Exercise prompt. If a line in the entries below includes "Белый", show that line.

(Items from a dataset)
- - - -
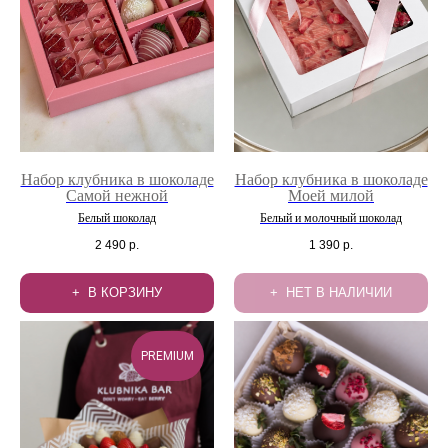
Набор клубника в шоколаде
Набор клубника в шоколаде
Самой нежной
Моей милой
Белый шоколад
Белый и молочный шоколад
2 490
р.
1 390
р.
В КОРЗИНУ
НЕТ В НАЛИЧИИ
PREMIUM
- - - -
Output for this exercise.
Белый шоколад
Белый и молочный шоколад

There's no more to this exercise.